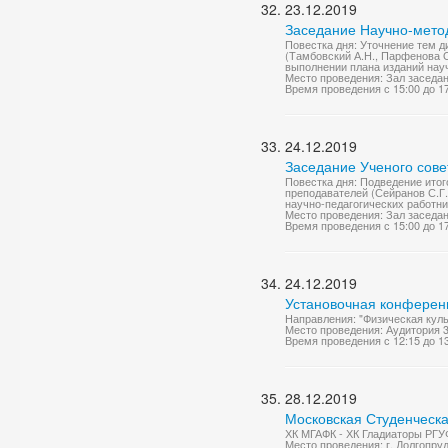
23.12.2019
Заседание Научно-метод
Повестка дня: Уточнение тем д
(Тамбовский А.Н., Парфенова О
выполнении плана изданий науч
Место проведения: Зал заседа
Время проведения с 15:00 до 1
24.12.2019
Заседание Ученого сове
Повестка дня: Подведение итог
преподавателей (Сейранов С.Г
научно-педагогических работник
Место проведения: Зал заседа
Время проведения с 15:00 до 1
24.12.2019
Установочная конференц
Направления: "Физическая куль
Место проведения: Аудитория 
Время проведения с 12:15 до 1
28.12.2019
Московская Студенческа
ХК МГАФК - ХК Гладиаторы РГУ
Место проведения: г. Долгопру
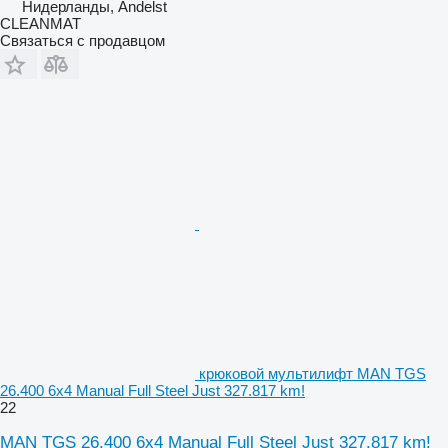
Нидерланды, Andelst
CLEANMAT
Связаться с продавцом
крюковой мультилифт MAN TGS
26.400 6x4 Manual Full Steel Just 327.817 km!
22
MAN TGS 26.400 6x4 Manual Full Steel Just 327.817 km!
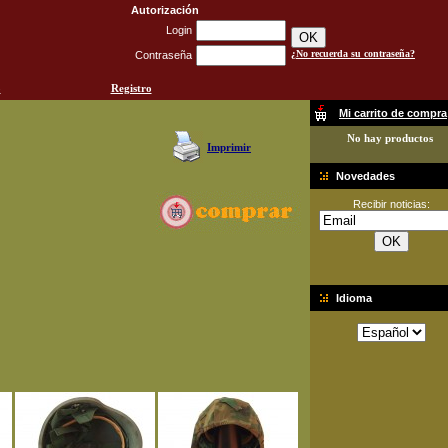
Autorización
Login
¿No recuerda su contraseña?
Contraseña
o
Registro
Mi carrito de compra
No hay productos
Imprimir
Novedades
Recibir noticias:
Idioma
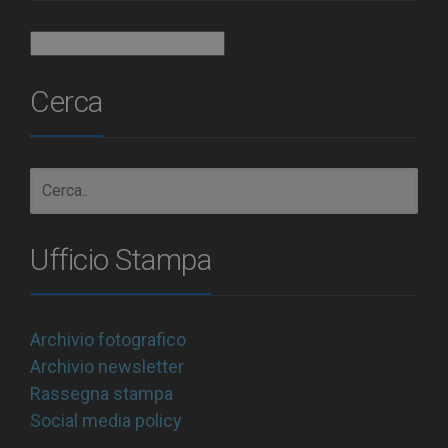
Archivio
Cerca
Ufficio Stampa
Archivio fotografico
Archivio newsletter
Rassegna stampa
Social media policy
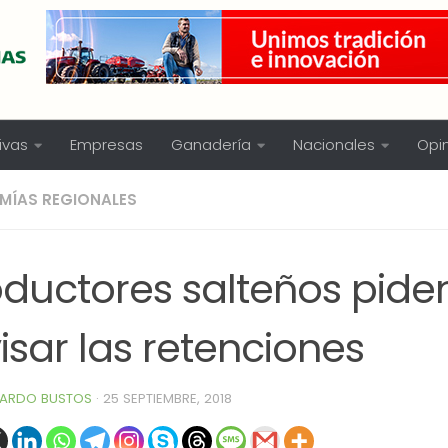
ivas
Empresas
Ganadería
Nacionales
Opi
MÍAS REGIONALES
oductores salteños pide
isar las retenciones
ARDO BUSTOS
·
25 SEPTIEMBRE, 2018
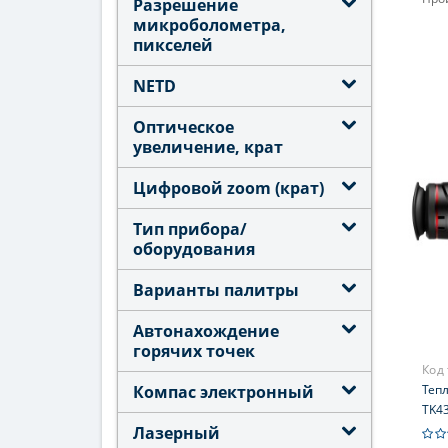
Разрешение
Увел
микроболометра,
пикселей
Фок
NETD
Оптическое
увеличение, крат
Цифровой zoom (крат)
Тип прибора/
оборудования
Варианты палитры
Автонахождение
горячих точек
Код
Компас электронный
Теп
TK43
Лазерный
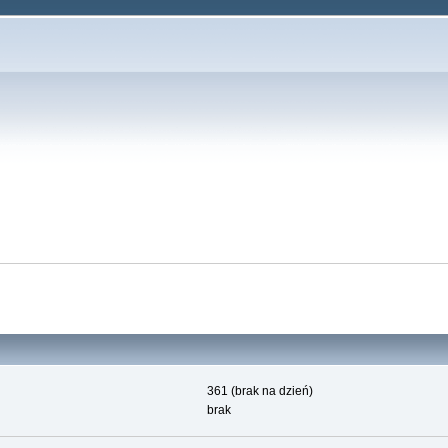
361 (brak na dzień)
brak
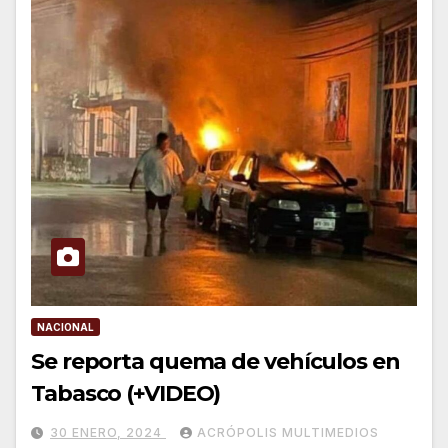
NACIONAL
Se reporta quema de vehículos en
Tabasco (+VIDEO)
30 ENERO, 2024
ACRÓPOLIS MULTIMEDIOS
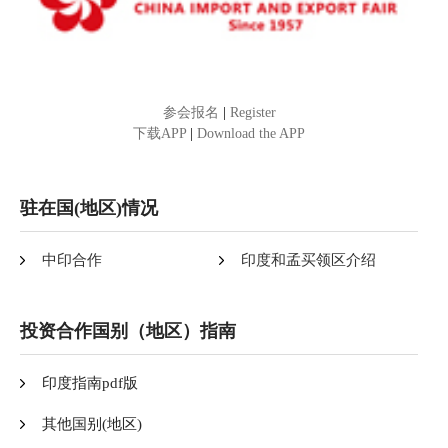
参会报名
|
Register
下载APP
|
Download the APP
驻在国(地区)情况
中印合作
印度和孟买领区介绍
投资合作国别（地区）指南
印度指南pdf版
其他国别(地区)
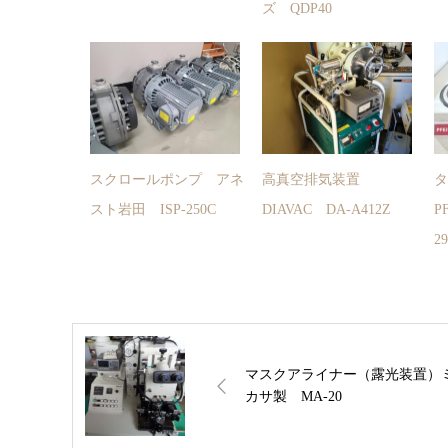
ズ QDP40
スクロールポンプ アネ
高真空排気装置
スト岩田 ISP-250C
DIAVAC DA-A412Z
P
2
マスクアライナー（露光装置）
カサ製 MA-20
════
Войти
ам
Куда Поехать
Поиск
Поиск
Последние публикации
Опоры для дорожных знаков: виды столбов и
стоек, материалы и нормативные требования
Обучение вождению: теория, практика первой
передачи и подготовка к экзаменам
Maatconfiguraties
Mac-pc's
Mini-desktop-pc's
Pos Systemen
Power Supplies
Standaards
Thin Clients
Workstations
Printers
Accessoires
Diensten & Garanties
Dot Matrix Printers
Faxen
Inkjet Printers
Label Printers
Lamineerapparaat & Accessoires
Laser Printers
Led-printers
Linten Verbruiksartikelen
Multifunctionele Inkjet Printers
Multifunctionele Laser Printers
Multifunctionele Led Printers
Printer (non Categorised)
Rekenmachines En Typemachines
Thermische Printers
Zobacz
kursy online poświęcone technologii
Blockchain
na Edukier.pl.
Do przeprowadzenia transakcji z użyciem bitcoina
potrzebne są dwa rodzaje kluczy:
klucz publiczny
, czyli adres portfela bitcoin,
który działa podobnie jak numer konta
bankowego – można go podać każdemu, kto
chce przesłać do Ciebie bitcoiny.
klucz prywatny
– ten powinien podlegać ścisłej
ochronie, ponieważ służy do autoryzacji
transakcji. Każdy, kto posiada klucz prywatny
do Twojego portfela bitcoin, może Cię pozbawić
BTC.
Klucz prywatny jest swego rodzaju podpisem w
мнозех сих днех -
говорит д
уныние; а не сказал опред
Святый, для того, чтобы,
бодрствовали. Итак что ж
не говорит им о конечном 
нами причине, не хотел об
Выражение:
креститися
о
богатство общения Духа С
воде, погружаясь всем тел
════
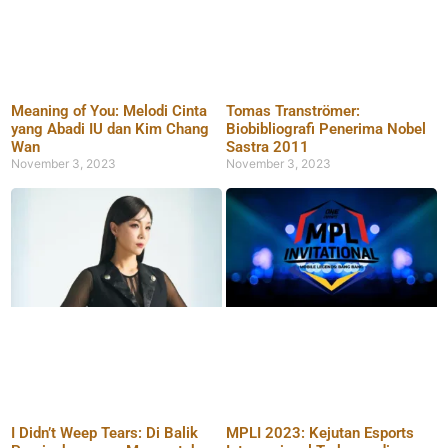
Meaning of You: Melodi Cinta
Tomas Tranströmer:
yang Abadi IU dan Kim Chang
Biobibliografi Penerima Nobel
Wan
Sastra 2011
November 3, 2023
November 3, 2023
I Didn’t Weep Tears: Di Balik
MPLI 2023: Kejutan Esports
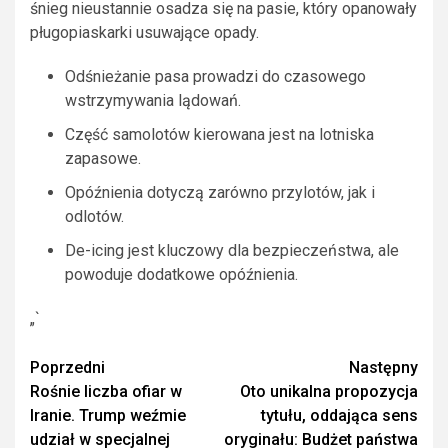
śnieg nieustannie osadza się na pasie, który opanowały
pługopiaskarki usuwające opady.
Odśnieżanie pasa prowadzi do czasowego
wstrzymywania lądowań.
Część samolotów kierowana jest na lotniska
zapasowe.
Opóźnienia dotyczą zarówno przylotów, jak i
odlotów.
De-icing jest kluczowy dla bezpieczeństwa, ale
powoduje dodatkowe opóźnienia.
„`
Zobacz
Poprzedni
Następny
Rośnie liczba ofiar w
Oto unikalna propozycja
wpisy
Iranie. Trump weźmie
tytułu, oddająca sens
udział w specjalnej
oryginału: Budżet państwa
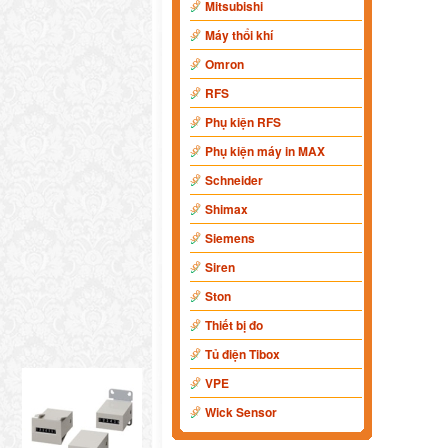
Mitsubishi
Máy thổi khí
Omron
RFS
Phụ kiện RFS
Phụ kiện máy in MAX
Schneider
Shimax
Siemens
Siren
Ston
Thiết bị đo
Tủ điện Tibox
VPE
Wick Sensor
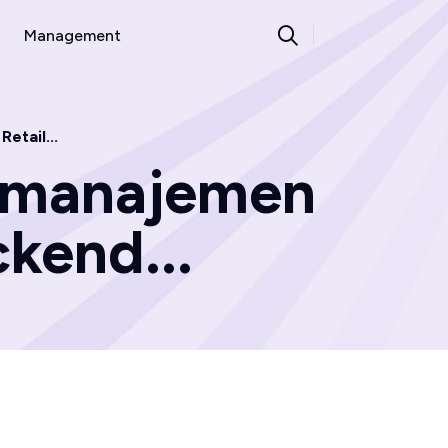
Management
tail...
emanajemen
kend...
════
■ What is required:
Line count for "Inkjet": say how many lines of the entries above include that word, and give only the number.

■ Task output:
2